First and only wake I went to for a patient (and I never went to a funeral at all), a woman in her 30's with young children. She had had nightmares in the weeks before her death, waking up yelling, "My kids! My kids!". I went to the wake with a couple other co-workers. Her 3 year old was running around and obviously did not understand what happened to her mother. She would run and then go to the casket and look down at her mother and seemed to be waiting for her to wake up.

I realized it would not be good to go to the wakes and/or funerals.

I

Hoo boy, I have a lot after 23 years. One that stands out to me is working on a maternity unit in a pretty isolated area (tertiary care center a 4 -6 hour med flight away) where we had a delivery of a 22 weeker with chorio infection in mom. Team would not come due to gestation.. Baby lived for 17 hours believe it or not...and I recall holding this baby in the night....being 24 weeks along with my own pregnancy. That baby cried as loud as a full term newborn. None of us could believe it. Mom got to the point of saying her goodbyes and didn't want to hold her anymore, so we took turns in the night, saying goodbye to her, cuddling her. After the peds said to just leave her on the counter so she would "get cold and die sooner." :(

Specializes in Med nurse in med-surg., float, HH, and PDN.
Hoo boy, I have a lot after 23 years. One that stands out to me is working on a maternity unit in a pretty isolated area (tertiary care center a 4 -6 hour med flight away) where we had a delivery of a 22 weeker with chorio infection in mom. Team would not come due to gestation.. Baby lived for 17 hours believe it or not...and I recall holding this baby in the night....being 24 weeks along with my own pregnancy. That baby cried as loud as a full term newborn. None of us could believe it. Mom got to the point of saying her goodbyes and didn't want to hold her anymore, so we took turns in the night, saying goodbye to her, cuddling her. After the peds said to just leave her on the counter so she would "get cold and die sooner." :(

Gads! I am speechless.

Specializes in ortho, hospice volunteer, psych,.

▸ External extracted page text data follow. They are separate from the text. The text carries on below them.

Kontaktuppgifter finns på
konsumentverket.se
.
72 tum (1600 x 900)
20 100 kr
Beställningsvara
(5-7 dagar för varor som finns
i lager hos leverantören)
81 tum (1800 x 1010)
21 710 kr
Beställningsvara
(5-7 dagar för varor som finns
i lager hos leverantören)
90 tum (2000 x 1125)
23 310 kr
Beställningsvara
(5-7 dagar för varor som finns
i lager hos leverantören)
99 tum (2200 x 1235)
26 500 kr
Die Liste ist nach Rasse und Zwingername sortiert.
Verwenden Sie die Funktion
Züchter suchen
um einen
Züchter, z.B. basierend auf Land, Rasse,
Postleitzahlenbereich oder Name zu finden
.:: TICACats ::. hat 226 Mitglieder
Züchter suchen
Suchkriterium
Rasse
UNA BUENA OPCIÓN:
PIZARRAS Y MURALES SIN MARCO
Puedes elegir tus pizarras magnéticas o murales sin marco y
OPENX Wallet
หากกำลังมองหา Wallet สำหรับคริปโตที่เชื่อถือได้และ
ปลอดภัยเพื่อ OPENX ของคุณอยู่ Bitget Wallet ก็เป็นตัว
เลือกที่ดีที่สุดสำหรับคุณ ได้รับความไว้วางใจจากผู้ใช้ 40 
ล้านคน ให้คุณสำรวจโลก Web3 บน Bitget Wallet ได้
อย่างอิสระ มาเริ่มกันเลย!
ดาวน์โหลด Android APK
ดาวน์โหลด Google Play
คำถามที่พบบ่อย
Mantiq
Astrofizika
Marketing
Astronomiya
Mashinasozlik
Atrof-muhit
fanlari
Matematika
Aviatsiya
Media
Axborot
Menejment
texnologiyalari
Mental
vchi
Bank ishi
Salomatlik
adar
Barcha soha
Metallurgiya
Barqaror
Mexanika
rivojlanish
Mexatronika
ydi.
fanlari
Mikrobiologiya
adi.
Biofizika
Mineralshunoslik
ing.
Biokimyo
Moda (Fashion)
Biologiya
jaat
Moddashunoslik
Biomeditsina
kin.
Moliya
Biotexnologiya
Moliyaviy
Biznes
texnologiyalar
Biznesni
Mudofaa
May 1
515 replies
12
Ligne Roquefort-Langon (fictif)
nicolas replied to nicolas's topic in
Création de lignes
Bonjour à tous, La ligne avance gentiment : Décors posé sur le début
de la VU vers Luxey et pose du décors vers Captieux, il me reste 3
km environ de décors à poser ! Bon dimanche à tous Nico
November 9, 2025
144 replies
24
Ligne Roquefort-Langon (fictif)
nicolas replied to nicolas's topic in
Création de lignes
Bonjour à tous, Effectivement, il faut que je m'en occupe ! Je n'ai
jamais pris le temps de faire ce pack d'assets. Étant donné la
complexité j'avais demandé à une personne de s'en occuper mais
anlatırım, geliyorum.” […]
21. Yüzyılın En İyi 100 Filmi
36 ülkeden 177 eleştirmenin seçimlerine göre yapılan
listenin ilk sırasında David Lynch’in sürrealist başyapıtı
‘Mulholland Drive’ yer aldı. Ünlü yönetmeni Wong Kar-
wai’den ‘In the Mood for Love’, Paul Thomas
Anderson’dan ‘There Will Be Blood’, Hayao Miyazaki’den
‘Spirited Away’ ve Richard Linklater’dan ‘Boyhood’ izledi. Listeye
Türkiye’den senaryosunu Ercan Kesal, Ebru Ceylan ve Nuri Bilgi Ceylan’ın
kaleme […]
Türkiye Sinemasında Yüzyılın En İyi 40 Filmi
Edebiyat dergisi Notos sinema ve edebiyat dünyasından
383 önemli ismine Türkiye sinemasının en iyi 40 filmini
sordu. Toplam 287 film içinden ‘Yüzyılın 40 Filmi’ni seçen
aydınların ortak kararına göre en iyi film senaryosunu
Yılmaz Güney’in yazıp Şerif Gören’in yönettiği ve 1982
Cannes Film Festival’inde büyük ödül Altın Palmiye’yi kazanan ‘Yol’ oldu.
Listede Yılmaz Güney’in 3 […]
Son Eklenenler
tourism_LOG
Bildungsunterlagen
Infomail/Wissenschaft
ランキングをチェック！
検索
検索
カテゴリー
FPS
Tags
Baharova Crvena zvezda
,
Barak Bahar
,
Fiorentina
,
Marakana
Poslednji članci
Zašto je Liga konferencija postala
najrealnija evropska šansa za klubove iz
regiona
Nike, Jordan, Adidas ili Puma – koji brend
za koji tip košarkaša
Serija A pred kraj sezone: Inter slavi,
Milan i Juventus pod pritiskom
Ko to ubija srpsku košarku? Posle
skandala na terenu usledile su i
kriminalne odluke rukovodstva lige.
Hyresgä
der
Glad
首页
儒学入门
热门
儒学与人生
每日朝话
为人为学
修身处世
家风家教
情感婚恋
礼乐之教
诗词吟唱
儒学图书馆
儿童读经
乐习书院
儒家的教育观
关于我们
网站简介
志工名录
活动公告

I was a student nurse and this gentleman was one of my first patients. He was in his mid-nineties and delightful. He had scleroderma. I was helping him wash the places he couldn't reach.

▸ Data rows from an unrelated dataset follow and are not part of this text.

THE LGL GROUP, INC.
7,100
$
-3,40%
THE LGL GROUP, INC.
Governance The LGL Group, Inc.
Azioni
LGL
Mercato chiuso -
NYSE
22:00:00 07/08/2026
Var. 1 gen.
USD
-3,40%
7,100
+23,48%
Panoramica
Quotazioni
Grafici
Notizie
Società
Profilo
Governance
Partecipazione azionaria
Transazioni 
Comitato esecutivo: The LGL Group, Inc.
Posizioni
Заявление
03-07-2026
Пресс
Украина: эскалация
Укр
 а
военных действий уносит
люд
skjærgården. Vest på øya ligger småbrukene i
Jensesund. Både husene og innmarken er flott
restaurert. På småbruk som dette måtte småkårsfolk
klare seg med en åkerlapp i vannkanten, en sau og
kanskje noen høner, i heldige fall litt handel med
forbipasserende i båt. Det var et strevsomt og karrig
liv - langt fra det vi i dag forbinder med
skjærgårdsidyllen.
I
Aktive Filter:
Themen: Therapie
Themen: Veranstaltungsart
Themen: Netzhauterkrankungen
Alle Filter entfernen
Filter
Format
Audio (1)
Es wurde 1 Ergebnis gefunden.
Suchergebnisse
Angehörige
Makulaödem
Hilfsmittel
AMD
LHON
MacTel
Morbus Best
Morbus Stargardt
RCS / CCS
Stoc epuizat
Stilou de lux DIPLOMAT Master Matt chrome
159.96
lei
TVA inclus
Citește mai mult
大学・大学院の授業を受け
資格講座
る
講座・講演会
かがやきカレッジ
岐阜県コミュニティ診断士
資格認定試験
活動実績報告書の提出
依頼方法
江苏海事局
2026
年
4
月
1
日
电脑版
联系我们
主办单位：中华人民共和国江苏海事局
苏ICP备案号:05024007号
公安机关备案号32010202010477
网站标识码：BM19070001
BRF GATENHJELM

We were chatting as we worked. He had been an international lawyer. His stories were fascinating. He and his late wife ad lived in many countries. I glanced at his toes and, to my horror, made a a sickening discovery. He was unaware. One of his toes had come off! I didn't know w hat to do. Finally, as I was about to tell him,.He.noticed. my dilemma. He told me to just pick it up in a washcloth and take it to the nurse. Fortunately, my instructor appeared at the door. Phew! She told me later that my reaction had been fine. I'm still not sure what the proper response would have been.